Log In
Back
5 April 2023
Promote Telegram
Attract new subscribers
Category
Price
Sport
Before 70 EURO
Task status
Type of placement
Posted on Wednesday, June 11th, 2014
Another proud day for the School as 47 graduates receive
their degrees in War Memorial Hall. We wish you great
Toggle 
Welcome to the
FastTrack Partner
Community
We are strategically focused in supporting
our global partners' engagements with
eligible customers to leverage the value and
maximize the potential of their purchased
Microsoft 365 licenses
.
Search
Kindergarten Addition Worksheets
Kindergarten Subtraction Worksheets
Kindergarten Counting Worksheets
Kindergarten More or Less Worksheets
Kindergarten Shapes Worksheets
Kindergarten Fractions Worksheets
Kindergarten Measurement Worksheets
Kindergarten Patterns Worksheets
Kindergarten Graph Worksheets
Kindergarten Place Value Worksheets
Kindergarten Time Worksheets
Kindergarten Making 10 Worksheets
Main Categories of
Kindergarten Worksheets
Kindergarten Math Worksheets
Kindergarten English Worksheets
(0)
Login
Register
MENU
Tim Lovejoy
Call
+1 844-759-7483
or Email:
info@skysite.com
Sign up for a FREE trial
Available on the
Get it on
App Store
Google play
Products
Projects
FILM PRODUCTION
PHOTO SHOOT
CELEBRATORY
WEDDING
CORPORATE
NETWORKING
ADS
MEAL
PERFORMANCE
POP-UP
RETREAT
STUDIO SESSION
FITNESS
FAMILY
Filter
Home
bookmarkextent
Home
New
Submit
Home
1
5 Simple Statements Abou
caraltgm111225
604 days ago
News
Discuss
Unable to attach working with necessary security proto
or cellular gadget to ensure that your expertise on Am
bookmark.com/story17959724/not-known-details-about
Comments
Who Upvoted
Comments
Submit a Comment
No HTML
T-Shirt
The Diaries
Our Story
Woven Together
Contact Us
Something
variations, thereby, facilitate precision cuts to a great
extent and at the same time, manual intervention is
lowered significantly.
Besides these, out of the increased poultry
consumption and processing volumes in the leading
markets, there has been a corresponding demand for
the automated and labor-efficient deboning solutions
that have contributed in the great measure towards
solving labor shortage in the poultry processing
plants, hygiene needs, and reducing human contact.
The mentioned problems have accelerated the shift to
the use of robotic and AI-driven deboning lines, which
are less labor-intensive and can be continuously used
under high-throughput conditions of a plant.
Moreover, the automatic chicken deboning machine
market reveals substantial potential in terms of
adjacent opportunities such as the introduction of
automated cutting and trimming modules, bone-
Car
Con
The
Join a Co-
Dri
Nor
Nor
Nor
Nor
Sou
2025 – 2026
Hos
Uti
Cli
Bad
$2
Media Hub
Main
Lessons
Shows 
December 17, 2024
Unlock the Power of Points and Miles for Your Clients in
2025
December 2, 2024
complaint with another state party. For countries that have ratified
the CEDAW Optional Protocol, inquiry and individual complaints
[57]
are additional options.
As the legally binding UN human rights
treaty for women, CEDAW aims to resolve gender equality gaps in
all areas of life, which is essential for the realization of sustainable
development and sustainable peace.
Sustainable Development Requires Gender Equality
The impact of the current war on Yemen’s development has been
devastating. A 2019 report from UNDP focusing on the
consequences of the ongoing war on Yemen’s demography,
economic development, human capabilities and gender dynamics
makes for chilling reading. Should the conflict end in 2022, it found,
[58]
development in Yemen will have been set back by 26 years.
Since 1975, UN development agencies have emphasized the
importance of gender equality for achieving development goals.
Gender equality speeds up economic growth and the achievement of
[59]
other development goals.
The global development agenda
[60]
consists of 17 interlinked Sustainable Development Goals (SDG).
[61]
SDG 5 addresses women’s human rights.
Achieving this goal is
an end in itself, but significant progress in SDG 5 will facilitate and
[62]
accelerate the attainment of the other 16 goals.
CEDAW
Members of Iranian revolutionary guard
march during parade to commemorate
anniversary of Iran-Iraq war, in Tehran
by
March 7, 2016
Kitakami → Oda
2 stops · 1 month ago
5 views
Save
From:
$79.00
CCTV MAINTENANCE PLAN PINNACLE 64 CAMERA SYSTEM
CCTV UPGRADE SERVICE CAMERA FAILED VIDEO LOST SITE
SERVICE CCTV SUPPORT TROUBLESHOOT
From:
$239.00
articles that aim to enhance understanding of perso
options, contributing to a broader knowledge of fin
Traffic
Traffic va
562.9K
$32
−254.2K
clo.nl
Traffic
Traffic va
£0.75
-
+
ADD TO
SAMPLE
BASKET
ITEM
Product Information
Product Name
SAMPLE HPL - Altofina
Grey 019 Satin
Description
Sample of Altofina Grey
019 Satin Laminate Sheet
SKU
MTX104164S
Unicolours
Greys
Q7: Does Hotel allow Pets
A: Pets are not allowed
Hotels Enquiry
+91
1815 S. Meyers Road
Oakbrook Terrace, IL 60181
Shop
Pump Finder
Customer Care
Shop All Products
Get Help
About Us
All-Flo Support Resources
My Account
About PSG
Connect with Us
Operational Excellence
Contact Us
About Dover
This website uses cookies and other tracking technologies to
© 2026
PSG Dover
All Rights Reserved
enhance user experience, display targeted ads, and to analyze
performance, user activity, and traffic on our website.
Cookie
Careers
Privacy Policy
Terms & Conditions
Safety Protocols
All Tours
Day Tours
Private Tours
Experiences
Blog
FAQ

* * * * *

-- Exercise --
Of all the entries above, output exactly the lines between the one holding "We are strategically focused in supporting" and the one holding "Kindergarten Graph Worksheets", inclusive.

-- Reply --
We are strategically focused in supporting
our global partners' engagements with
eligible customers to leverage the value and
maximize the potential of their purchased
Microsoft 365 licenses
.
Search
Kindergarten Addition Worksheets
Kindergarten Subtraction Worksheets
Kindergarten Counting Worksheets
Kindergarten More or Less Worksheets
Kindergarten Shapes Worksheets
Kindergarten Fractions Worksheets
Kindergarten Measurement Worksheets
Kindergarten Patterns Worksheets
Kindergarten Graph Worksheets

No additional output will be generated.